Description of the task »
Word for word, restate the lines of the data from the first through the one containing "Технические характеристики устройства", and nothing else.

Saved entries
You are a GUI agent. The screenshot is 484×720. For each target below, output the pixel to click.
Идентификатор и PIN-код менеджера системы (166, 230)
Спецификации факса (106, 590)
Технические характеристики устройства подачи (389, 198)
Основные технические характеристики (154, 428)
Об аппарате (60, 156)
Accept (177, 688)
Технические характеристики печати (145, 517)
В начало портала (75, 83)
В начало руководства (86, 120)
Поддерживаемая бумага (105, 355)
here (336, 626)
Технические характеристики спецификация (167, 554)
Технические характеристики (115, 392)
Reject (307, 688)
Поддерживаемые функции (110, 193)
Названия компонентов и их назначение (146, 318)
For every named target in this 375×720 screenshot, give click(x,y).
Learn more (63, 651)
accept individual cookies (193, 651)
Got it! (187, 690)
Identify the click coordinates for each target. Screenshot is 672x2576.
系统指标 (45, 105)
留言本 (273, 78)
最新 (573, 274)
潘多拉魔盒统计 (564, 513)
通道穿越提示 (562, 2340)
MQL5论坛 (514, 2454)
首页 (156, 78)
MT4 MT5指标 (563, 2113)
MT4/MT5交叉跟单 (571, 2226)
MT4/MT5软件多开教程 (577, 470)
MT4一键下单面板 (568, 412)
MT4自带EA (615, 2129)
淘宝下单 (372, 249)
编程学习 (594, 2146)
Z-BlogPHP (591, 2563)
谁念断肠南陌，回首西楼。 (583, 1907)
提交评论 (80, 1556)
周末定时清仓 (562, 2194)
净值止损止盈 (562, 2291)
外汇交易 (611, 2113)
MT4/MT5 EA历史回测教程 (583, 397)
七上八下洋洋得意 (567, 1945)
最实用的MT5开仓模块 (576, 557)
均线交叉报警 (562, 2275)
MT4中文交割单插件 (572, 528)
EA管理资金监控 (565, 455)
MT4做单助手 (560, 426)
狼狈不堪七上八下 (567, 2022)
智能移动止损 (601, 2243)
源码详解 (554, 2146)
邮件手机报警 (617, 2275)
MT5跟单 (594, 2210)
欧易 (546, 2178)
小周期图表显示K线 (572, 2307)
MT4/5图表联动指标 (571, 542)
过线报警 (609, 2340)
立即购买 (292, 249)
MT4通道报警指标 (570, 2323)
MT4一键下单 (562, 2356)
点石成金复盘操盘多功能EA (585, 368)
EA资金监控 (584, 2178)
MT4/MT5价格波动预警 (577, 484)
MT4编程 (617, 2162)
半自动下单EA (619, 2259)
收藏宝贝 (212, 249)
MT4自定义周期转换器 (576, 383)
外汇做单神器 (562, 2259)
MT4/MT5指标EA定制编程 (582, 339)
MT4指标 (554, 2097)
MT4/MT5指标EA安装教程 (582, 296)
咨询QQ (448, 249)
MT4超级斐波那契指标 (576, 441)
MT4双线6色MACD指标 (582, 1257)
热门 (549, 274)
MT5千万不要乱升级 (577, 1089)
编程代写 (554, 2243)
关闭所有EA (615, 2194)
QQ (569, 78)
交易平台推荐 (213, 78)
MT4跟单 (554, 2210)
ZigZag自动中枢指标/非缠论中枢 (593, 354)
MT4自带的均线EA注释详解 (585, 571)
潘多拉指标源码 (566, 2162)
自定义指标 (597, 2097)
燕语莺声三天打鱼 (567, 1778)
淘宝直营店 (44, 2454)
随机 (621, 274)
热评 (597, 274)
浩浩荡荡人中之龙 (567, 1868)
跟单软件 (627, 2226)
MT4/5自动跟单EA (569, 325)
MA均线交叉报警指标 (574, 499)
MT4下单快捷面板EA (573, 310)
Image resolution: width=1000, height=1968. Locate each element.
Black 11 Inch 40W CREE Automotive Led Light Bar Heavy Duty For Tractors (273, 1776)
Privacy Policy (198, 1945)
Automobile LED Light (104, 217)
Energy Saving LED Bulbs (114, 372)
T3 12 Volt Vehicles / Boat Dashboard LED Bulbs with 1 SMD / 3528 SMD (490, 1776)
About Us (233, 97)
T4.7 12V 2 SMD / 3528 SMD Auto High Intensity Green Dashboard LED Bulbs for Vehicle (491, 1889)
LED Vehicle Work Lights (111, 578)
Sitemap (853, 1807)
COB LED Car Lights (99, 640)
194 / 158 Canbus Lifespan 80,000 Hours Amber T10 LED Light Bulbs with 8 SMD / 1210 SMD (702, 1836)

Response »
You are a GUI agent. The screenshot is 484×720. For each target below, output the pixel to click.
Идентификатор и PIN-код менеджера системы (166, 230)
Спецификации факса (106, 590)
Технические характеристики устройства подачи (389, 198)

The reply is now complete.